How To Turn Beer Into A Laidback Summer Cocktail

Beer, that refreshing poolside libation, has a history that likely goes back further than you think: The fermented suds have been quenching thirsts for a cool 13,000 years. Despite coming in many shades of flavor and varying degrees of strength, beer isn't a super common cocktail ingredient. Aside from micheladas, shandys, and beer-dunked margaritas, there aren't too many other popular brew-infused cocktails. Although beer is most frequently consumed directly from a can or bottle, it's diverse enough to mingle with a variety of spirits and mixers, so why aren't we thinking beyond the basics? Why settle for the same old beer cocktails when there's so much behind-the-bar goodness to be explored? Enter Spaghett — the no-fuss, no-frills, summer-ready beer cocktail that's as easy to make as it is to sip.

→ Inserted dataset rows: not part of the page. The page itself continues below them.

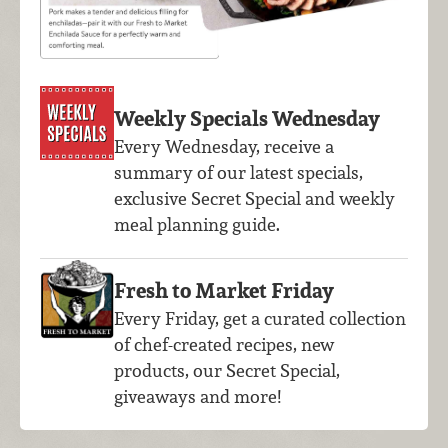
Weekly Specials Wednesday
Every Wednesday, receive a
summary of our latest specials,
exclusive Secret Special and weekly
meal planning guide.
Fresh to Market Friday
Every Friday, get a curated collection
of chef-created recipes, new
products, our Secret Special,
giveaways and more!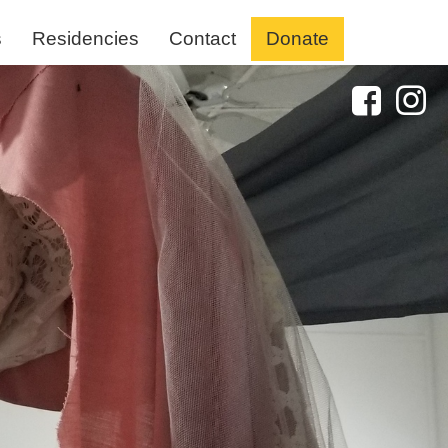
s
Residencies
Contact
Donate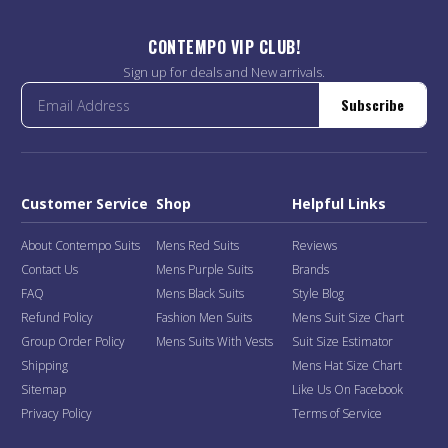
CONTEMPO VIP CLUB!
Sign up for deals and New arrivals.
Subscribe
Customer Service
Shop
Helpful Links
About Contempo Suits
Mens Red Suits
Reviews
Contact Us
Mens Purple Suits
Brands
FAQ
Mens Black Suits
Style Blog
Refund Policy
Fashion Men Suits
Mens Suit Size Chart
Group Order Policy
Mens Suits With Vests
Suit Size Estimator
Shipping
Mens Hat Size Chart
Sitemap
Like Us On Facebook
Privacy Policy
Terms of Service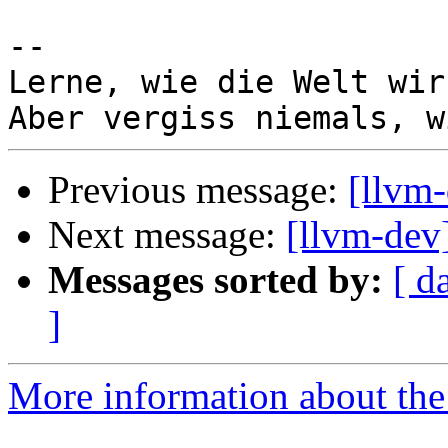
-- 

Lerne, wie die Welt wir
Previous message:
[llvm-
Next message:
[llvm-dev
Messages sorted by:
[ d
]
More information about the 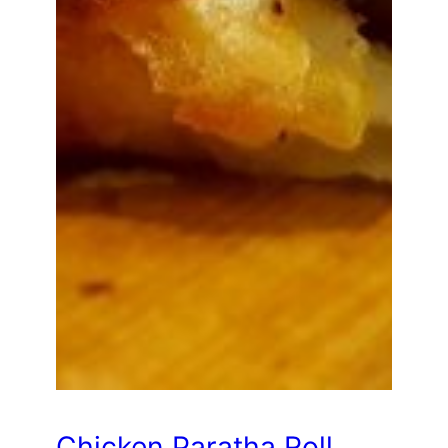
Chicken Paratha Roll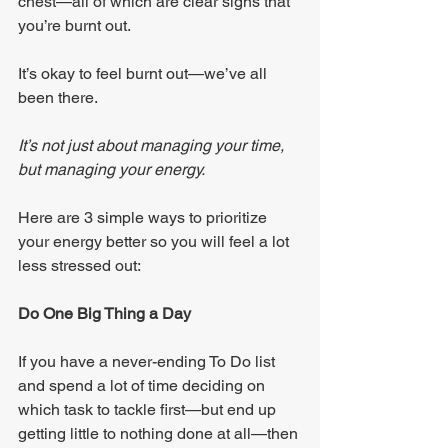
chest—all of which are clear signs that 
you’re burnt out.
It’s okay to feel burnt out—we’ve all 
been there.
It’s not just about managing your time, 
but managing your energy.
Here are 3 simple ways to prioritize 
your energy better so you will feel a lot 
less stressed out:
Do One Big Thing a Day
If you have a never-ending To Do list 
and spend a lot of time deciding on 
which task to tackle first—but end up 
getting little to nothing done at all—then 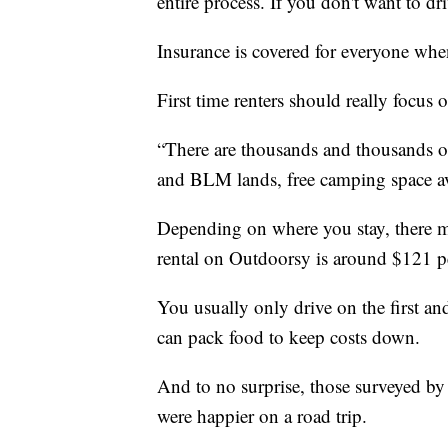
entire process. If you don't want to dr
Insurance is covered for everyone whe
First time renters should really focus 
“There are thousands and thousands of 
and BLM lands, free camping space av
Depending on where you stay, there ma
rental on Outdoorsy is around $121 p
You usually only drive on the first an
can pack food to keep costs down.
And to no surprise, those surveyed by 
were happier on a road trip.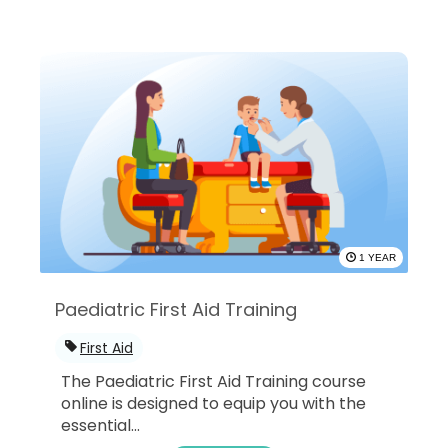
1 YEAR
Paediatric First Aid Training
First Aid
The Paediatric First Aid Training course
online is designed to equip you with the
essential...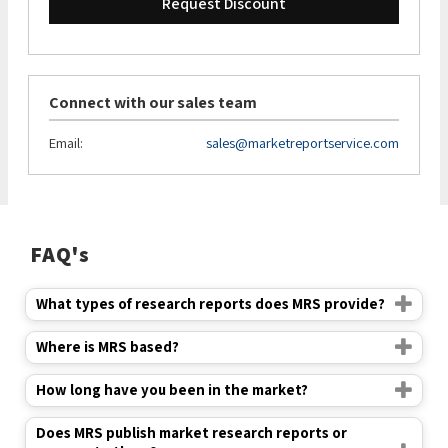
Request Discount
Connect with our sales team
Email:
sales@marketreportservice.com
FAQ's
What types of research reports does MRS provide?
Where is MRS based?
How long have you been in the market?
Does MRS publish market research reports or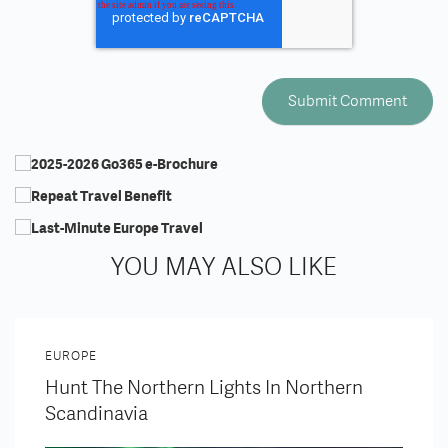
YOU MAY ALSO LIKE
EUROPE
Hunt The Northern Lights In Northern
Scandinavia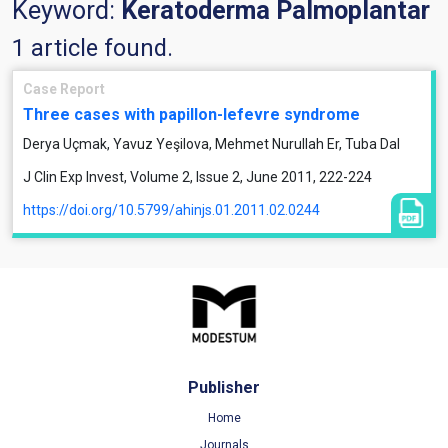
Keyword:
Keratoderma Palmoplantar
1 article found.
Case Report
Three cases with papillon-lefevre syndrome
Derya Uçmak, Yavuz Yeşilova, Mehmet Nurullah Er, Tuba Dal
J Clin Exp Invest, Volume 2, Issue 2, June 2011, 222-224
https://doi.org/10.5799/ahinjs.01.2011.02.0244
Publisher
Home
Journals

Despite its name, spaghett has nothing to do with pasta. Made with a quarter-sipped Miller High Life topped with Aperol and lemon juice, Spaghett was developed by cheeky Maryland-based bartender Reed Cahill at Baltimore's Wet City Brewery. Naming it after Spagett, a zany, spaghetti-eating character from Adult Swim's alternative sketch comedy show "Tim and Eric Awesome Show, Great Job!," Cahill designed the cocktail as a populist iteration of an Aperol spritz. Instead of using champagne as a mixer, however, Spaghett is made with the champagne of beers — Miller High Life. Despite its downmarket roots, the drink is surprisingly refreshing, flaunting notes of citrusy brightness with approachable but presently bitter undercurrents accented by the familiar bite of a classic domestic beer. To make it, all you have to do is take a 2-ounce glug of Miller High Life and replace the empty space with Aperol and freshly squeezed lemon juice.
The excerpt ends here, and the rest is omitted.